Calculate the distance traveled over the given intergral.
v(t) 4cos 2t, 0<t<2pi

I suppose the question is, "Calculate the distance traveled over the given time interval, given that v(t) = 4 cos(2t) for t from 0 to 2pi"

The basic thing you need to be aware of is that the distance traveled is not the same as the displacement (net change of position). The object will have moved both forward and back during this time, and you need to calculate the (absolute value of the) distance traveled in each direction, and add them up. Does that sound like something you have been taught?

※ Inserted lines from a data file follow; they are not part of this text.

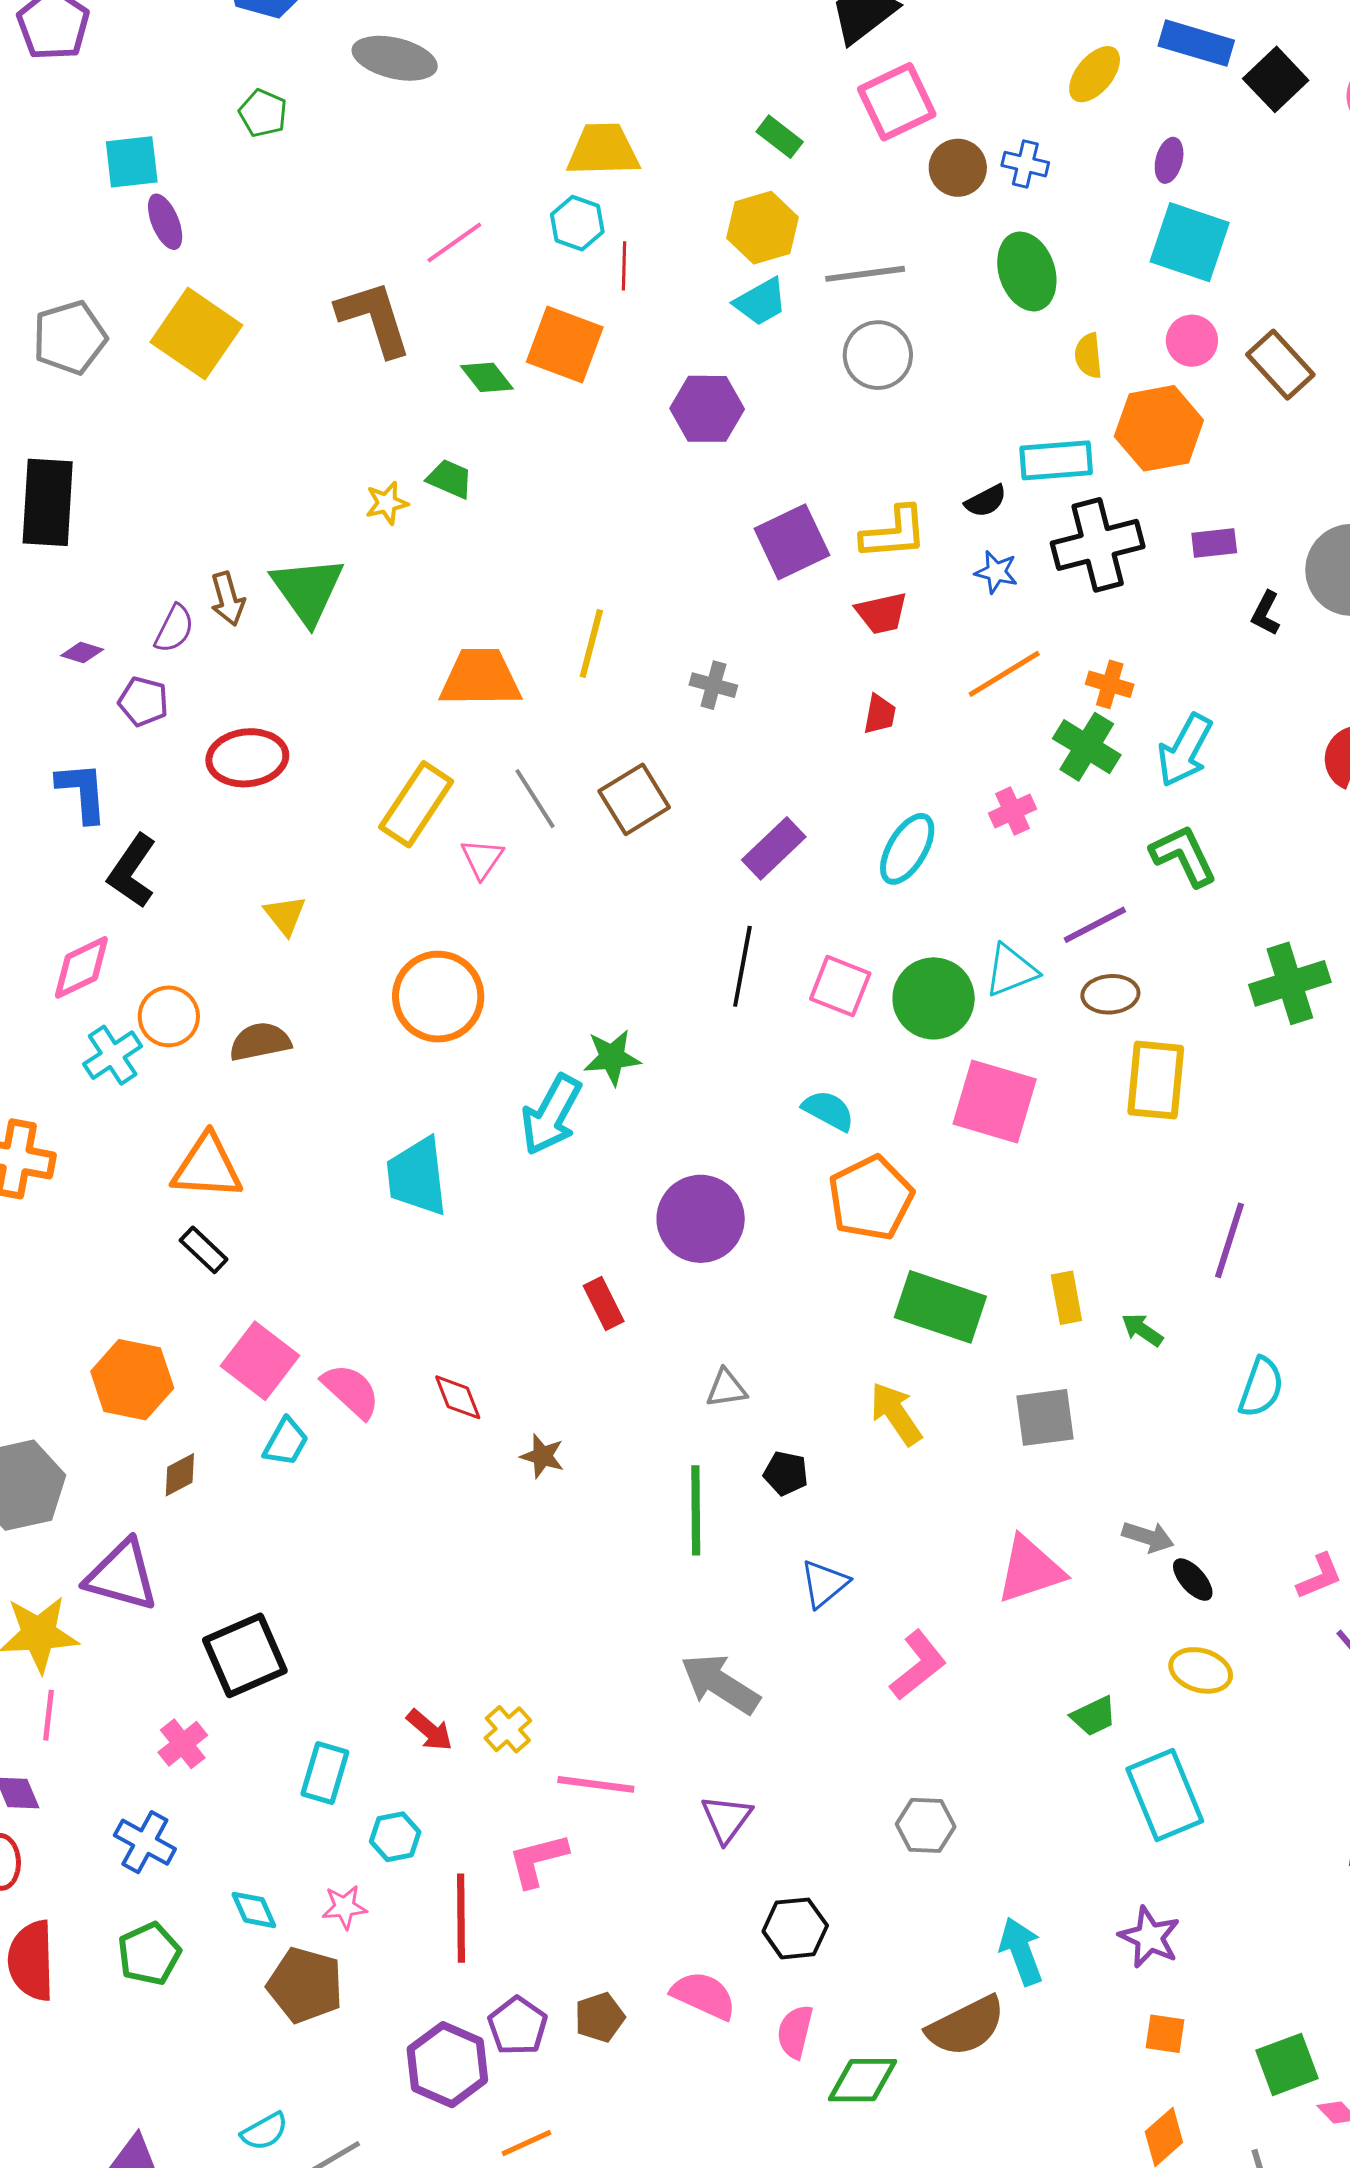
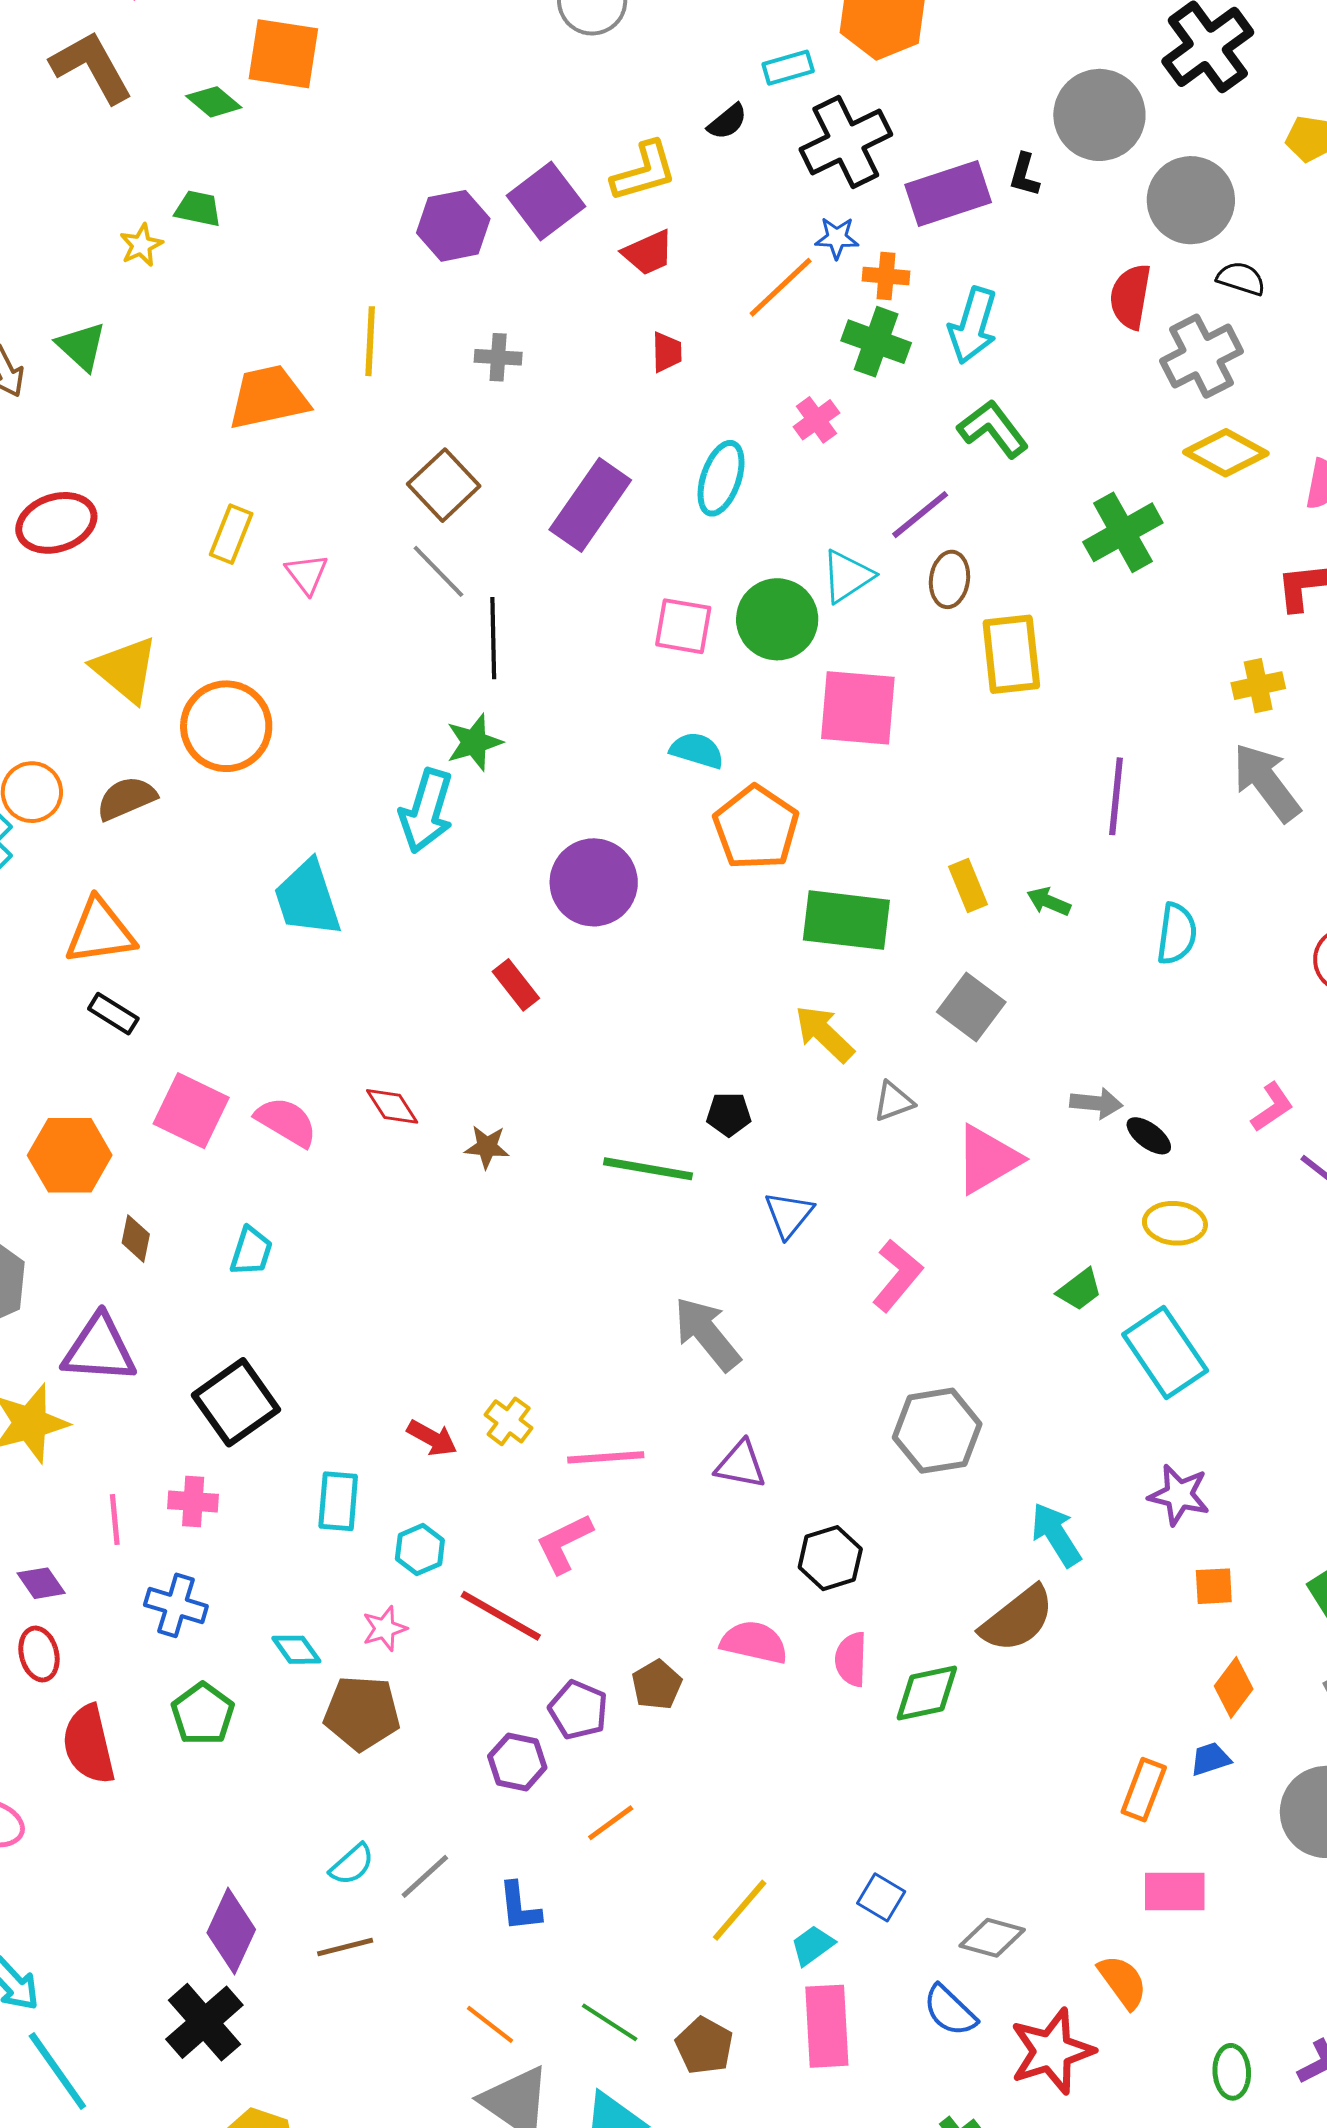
purple hexagon: (707, 409) -> (453, 226), moved
cyan rectangle: (1056, 460) -> (788, 68), size x0.7
purple rectangle: (1214, 543) -> (948, 194), moved, size x1.8
blue star: (996, 572) -> (837, 238), moved
green triangle: (308, 590) -> (81, 346), size x0.7
gray line: (535, 799) -> (438, 571), moved
yellow rectangle: (416, 804) -> (231, 534), size x0.7
purple rectangle: (774, 848) -> (590, 505), size x1.4
yellow triangle: (285, 915) -> (125, 669), size x1.6
black line: (742, 966) -> (493, 638), moved
brown ellipse: (1110, 994) -> (949, 579), turned -66
orange circle: (438, 997) -> (226, 726), moved
gray triangle: (726, 1388) -> (893, 1102), moved
gray square: (1045, 1417) -> (971, 1007), turned -34
cyan trapezoid: (286, 1442) -> (251, 1251), moved
brown diamond: (180, 1475) -> (136, 1239), turned -39
green line: (696, 1510) -> (648, 1169), turned -68
gray arrow: (720, 1684) -> (707, 1334), turned 30
pink line: (49, 1715) -> (115, 1519), moved
pink cross: (183, 1744) -> (193, 1501), turned -36
purple triangle: (727, 1819) -> (741, 1465), turned -44
gray hexagon: (926, 1825) -> (937, 1431), size x1.5
red line: (461, 1918) -> (501, 1616), turned -48
purple hexagon: (447, 2065) -> (517, 1762), size x0.7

Give it a try and show us your work, so we can see where you need help.

 

[Steven G]

Calculate the distance traveled over the given intergral.
v(t) 4cos 2t, 0<t<2pi

Note that the object can only change direction when velocity = 0. It does not have to, though. A car stops at many stop signs and then continues in the same direction after they stop. BUT when a car does change directions it must stop first.

So if this objects starts at point A and finishes at point B the distance traveled may NOT be |B-A| (the distance between B and A. Why is that? Let's suppose you were on a number line and went go from 0 to 3 then stopped and went to 1, then you stopped and then went to 7, then you stopped again and went to -1, stopped and then ended at 2. The distance traveled is not from just 0 to 2 which is 2.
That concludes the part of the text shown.